N: Honestly, no idea. But it worked in this case.

H: Oh, God, poor Kate. All that work, and she ended up in Scranton. And now she has to hitch with a polka band?!

N: In 2019, you’d never have to resort to getting into a van with a group of strange men.

H: Jesus take the wheel.

N: Doesn’t even seem like a great idea back then, considering she could probably rent a car for the 11-hour drive from Scranton to Chicago herself.

H: Can you imagine the Uber price if 2019 Kate tried that option?

Instead of flying random stretches and ending up in a stranger’s van to get home to your son (who’s plenty busy lighting burglars’ heads on fire), it seems holding out for a direct flight a few hours later would be more realistic today. In the meantime, we’d like to figure out how Kevin’s mom, played by Catherine O’Hara, manages to look so good after 70-plus hours of international schlepping.

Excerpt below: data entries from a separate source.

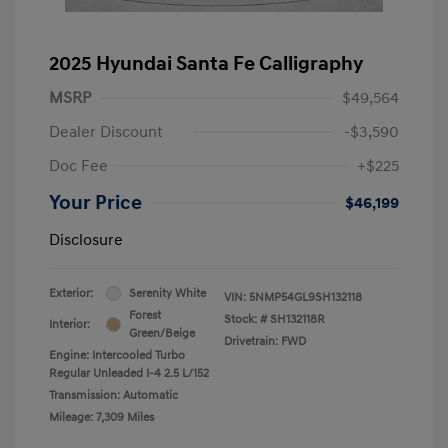
2025 Hyundai Santa Fe Calligraphy
MSRP
$49,564
Dealer Discount
-$3,590
Doc Fee
+$225
Your Price
$46,199
Disclosure
Exterior:
Serenity White
VIN:
5NMP54GL9SH132118
Forest
Stock: #
SH132118R
Interior:
Green/Beige
Drivetrain: FWD
Engine: Intercooled Turbo
Regular Unleaded I-4 2.5 L/152
Transmission: Automatic
Mileage: 7,309 Miles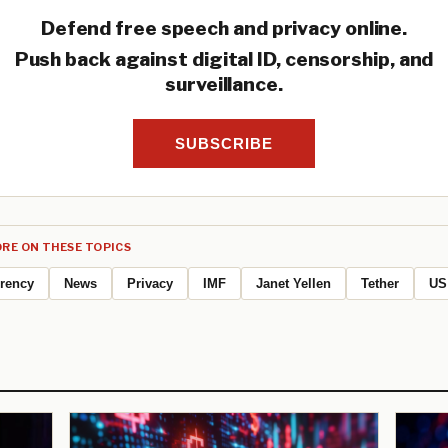
Defend free speech and privacy online.
Push back against digital ID, censorship, and
surveillance.
SUBSCRIBE
RE ON THESE TOPICS
rrency
News
Privacy
IMF
Janet Yellen
Tether
US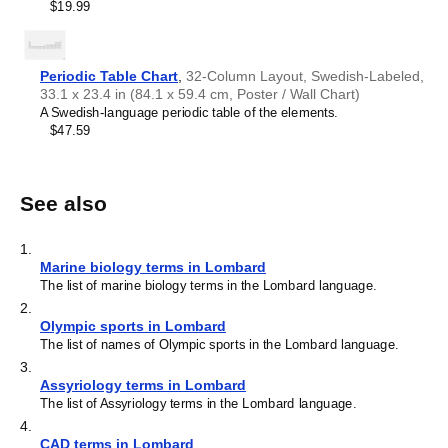
$19.99
Periodic Table Chart
,
32-Column Layout, Swedish-Labeled,
33.1 x 23.4 in (84.1 x 59.4 cm, Poster / Wall Chart)
A Swedish-language periodic table of the elements.
$47.59
See also
1
.
Marine biology terms in Lombard
The list of marine biology terms in the Lombard language.
2
.
Olympic sports in Lombard
The list of names of Olympic sports in the Lombard language.
3
.
Assyriology terms in Lombard
The list of Assyriology terms in the Lombard language.
4
.
CAD terms in Lombard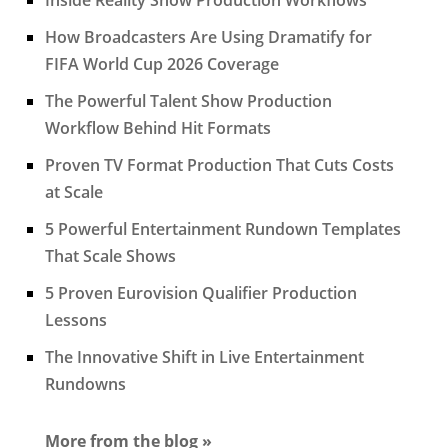
How Broadcasters Are Using Dramatify for
FIFA World Cup 2026 Coverage
The Powerful Talent Show Production
Workflow Behind Hit Formats
Proven TV Format Production That Cuts Costs
at Scale
5 Powerful Entertainment Rundown Templates
That Scale Shows
5 Proven Eurovision Qualifier Production
Lessons
The Innovative Shift in Live Entertainment
Rundowns
More from the blog »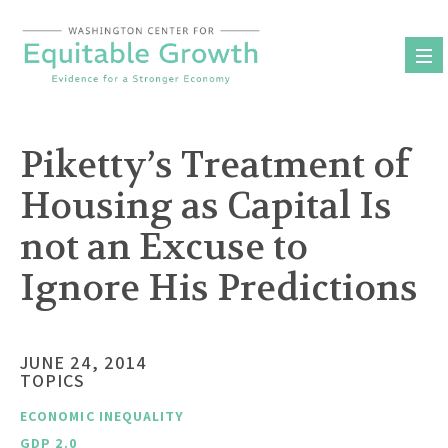
Skip
to
content
Piketty’s Treatment of
Housing as Capital Is
not an Excuse to
Ignore His Predictions
JUNE 24, 2014
TOPICS
ECONOMIC INEQUALITY
GDP 2.0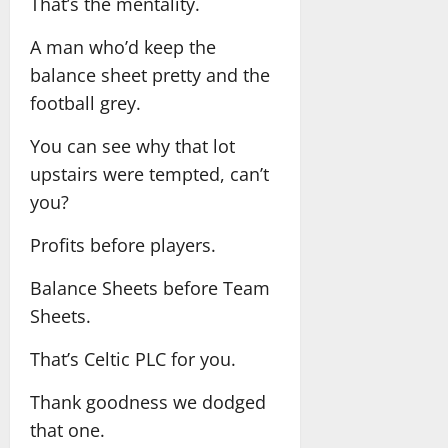
That’s the mentality.
A man who’d keep the
balance sheet pretty and the
football grey.
You can see why that lot
upstairs were tempted, can’t
you?
Profits before players.
Balance Sheets before Team
Sheets.
That’s Celtic PLC for you.
Thank goodness we dodged
that one.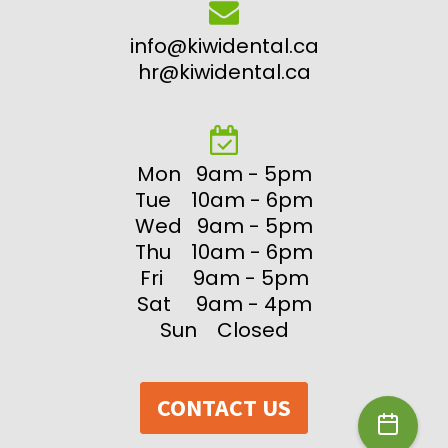
info@kiwidental.ca
hr@kiwidental.ca
Mon 9am - 5pm
Tue 10am - 6pm
Wed 9am - 5pm
Thu 10am - 6pm
Fri 9am - 5pm
Sat 9am - 4pm
Sun Closed
CONTACT US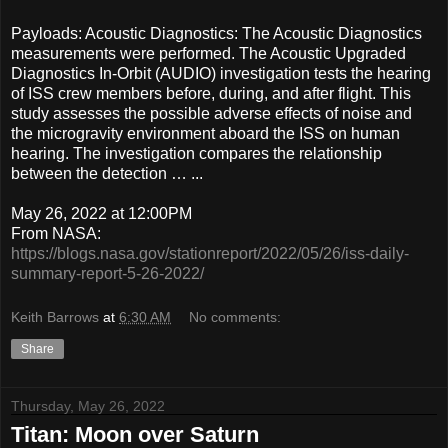
Payloads: Acoustic Diagnostics: The Acoustic Diagnostics
measurements were performed. The Acoustic Upgraded
Diagnostics In-Orbit (AUDIO) investigation tests the hearing
of ISS crew members before, during, and after flight. This
study assesses the possible adverse effects of noise and
the microgravity environment aboard the ISS on human
hearing. The investigation compares the relationship
between the detection … ...
May 26, 2022 at 12:00PM
From NASA:
https://blogs.nasa.gov/stationreport/2022/05/26/iss-daily-
summary-report-5-26-2022/
Keith Barrows
at
6:30 AM
No comments:
Share
Thursday, May 26, 2022
Titan: Moon over Saturn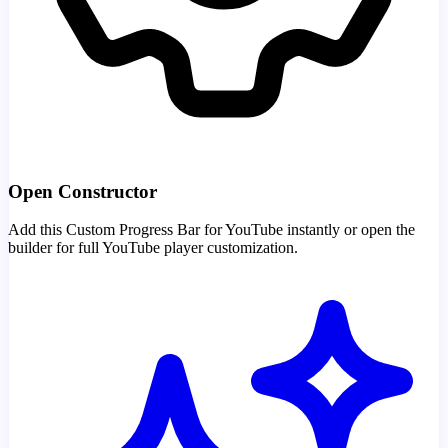
Open Constructor
Add this Custom Progress Bar for YouTube instantly or open the
builder for full YouTube player customization.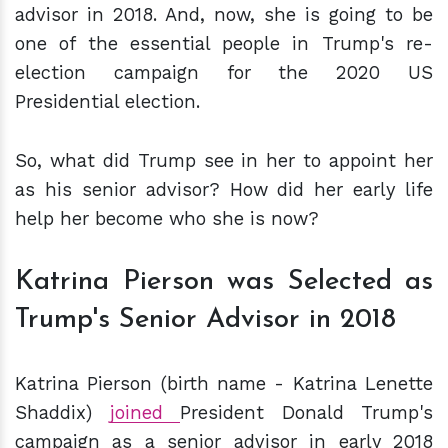
advisor in 2018. And, now, she is going to be
one of the essential people in Trump's re-
election campaign for the 2020 US
Presidential election.
So, what did Trump see in her to appoint her
as his senior advisor? How did her early life
help her become who she is now?
Katrina Pierson was Selected as
Trump's Senior Advisor in 2018
Katrina Pierson (birth name - Katrina Lenette
Shaddix)
joined
President Donald Trump's
campaign as a senior advisor in early 2018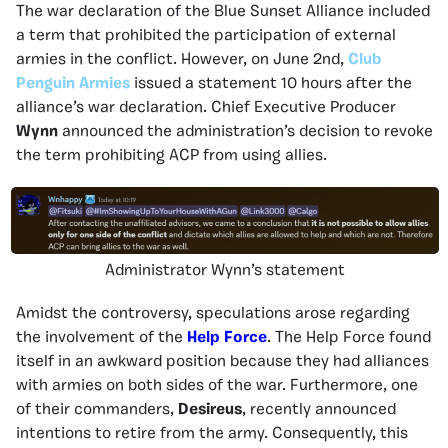
The war declaration of the Blue Sunset Alliance included
a term that prohibited the participation of external
armies in the conflict. However, on June 2nd,
Club
Penguin Armies
issued a statement 10 hours after the
alliance’s war declaration. Chief Executive Producer
Wynn
announced the administration’s decision to revoke
the term prohibiting ACP from using allies.
Administrator Wynn’s statement
Amidst the controversy, speculations arose regarding
the involvement of the
Help Force
. The Help Force found
itself in an awkward position because they had alliances
with armies on both sides of the war. Furthermore, one
of their commanders,
Desireus
, recently announced
intentions to retire from the army. Consequently, this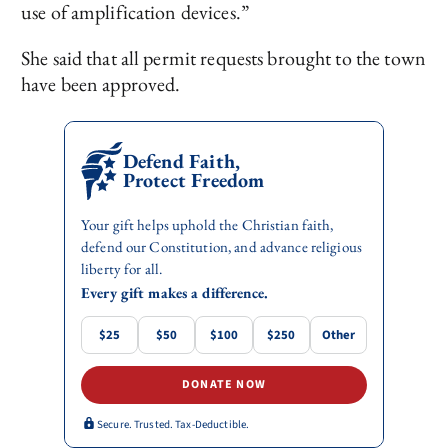
use of amplification devices.”
She said that all permit requests brought to the town
have been approved.
Defend Faith,
Protect Freedom
Your gift helps uphold the Christian faith,
defend our Constitution, and advance religious
liberty for all.
Every gift makes a difference.
$25
$50
$100
$250
Other
DONATE NOW
Secure. Trusted. Tax-Deductible.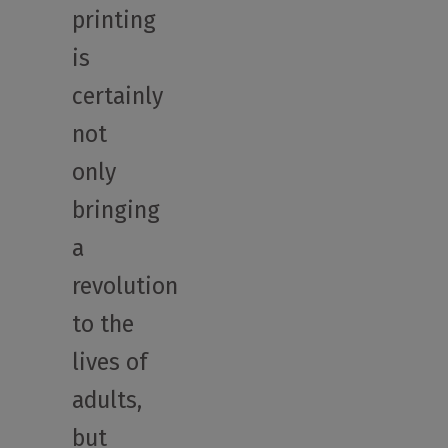
printing
is
certainly
not
only
bringing
a
revolution
to the
lives of
adults,
but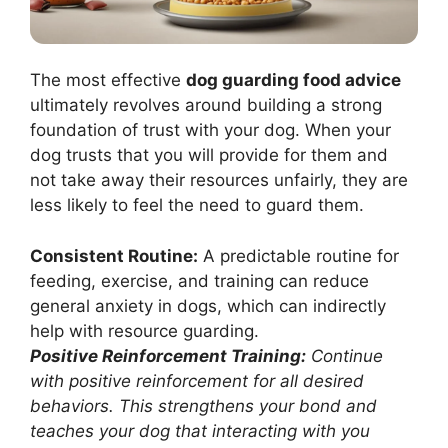
The most effective
dog guarding food advice
ultimately revolves around building a strong
foundation of trust with your dog. When your
dog trusts that you will provide for them and
not take away their resources unfairly, they are
less likely to feel the need to guard them.
Consistent Routine:
A predictable routine for
feeding, exercise, and training can reduce
general anxiety in dogs, which can indirectly
help with resource guarding.
Positive Reinforcement Training:
Continue
with positive reinforcement for all desired
behaviors. This strengthens your bond and
teaches your dog that interacting with you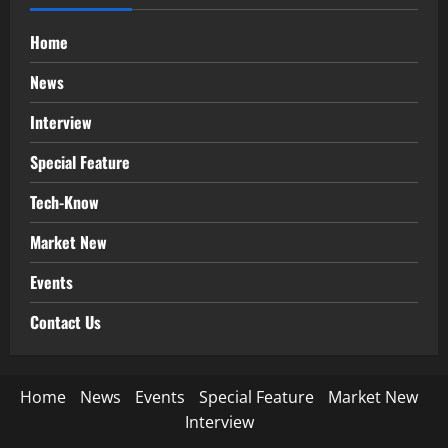
Home
News
Interview
Special Feature
Tech-Know
Market New
Events
Contact Us
Home
News
Events
Special Feature
Market New
Interview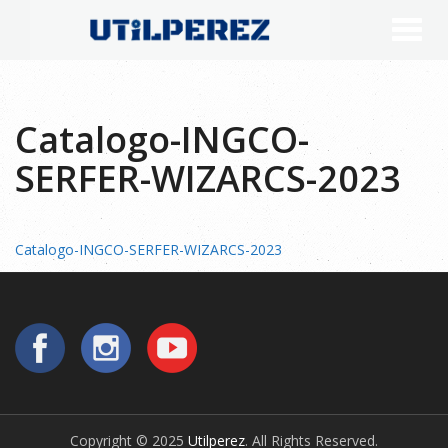
Catalogo-INGCO-
SERFER-WIZARCS-2023
Catalogo-INGCO-SERFER-WIZARCS-2023
Copyright © 2025
Utilperez
. All Rights Reserved.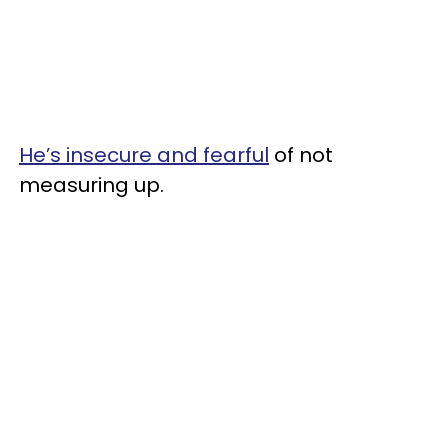
He’s insecure and fearful
of not
measuring up.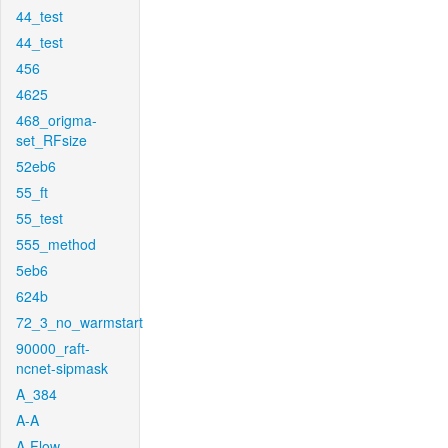
44_test
44_test
456
4625
468_origma-
set_RFsize
52eb6
55_ft
55_test
555_method
5eb6
624b
72_3_no_warmstart
90000_raft-
ncnet-sipmask
A_384
A-A
A-Flow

N: In 2019, he’d be making these plans to stop the Wet Bandits on an iPad, not on real paper with crayons. Also, I feel like I never see BB guns anymore. Maybe Nerf guns? Either way, this scene is bizarre and violent.

H: Good lord, this is a real house of horrors. I always forget how much pain is inflicted in this movie. I want to watch this movie with a doctor who can tell me when the Wet Bandits would have succumbed to their injuries.

N: You know, a Nest camera would have stopped these guys. The second a person or a cat or even a bug flies by those surveillance systems, you get a notification sent to your phone. Good luck sneaking two guys and a crowbar into a house these days.

N: MOM’S HOME! She looks so good after traveling, like, 80 hours. I look like hot garbage after a five-hour flight.

H: Okay you’re right, this might be the least realistic thing.

N: What’s her secret, dry shampoo?

H: Did the whole family really need to come home, honestly? They’re all so rested, compared to poor Mom, who just hustled every step of the way.

N: Total life lesson: Sometimes it’s better to wait for the morning flight. Don’t waste your energy trying to panic and get home with a weird itinerary.

H: But you might miss out on some festive polka.